Task requirements
Return, from the listing that follows, each line containing the word "thảo".

Material to process Block Start

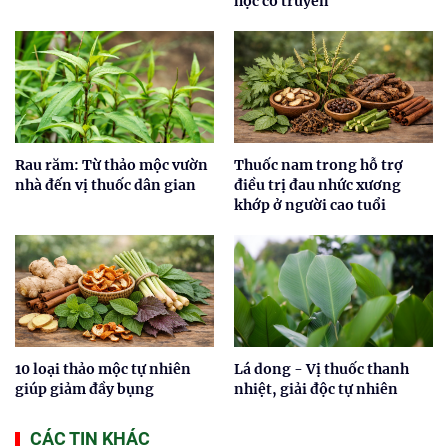
học cổ truyền
Rau răm: Từ thảo mộc vườn
Thuốc nam trong hỗ trợ
nhà đến vị thuốc dân gian
điều trị đau nhức xương
khớp ở người cao tuổi
10 loại thảo mộc tự nhiên
Lá dong - Vị thuốc thanh
giúp giảm đầy bụng
nhiệt, giải độc tự nhiên
CÁC TIN KHÁC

Material to process Block End

Answer
Rau răm: Từ thảo mộc vườn
10 loại thảo mộc tự nhiên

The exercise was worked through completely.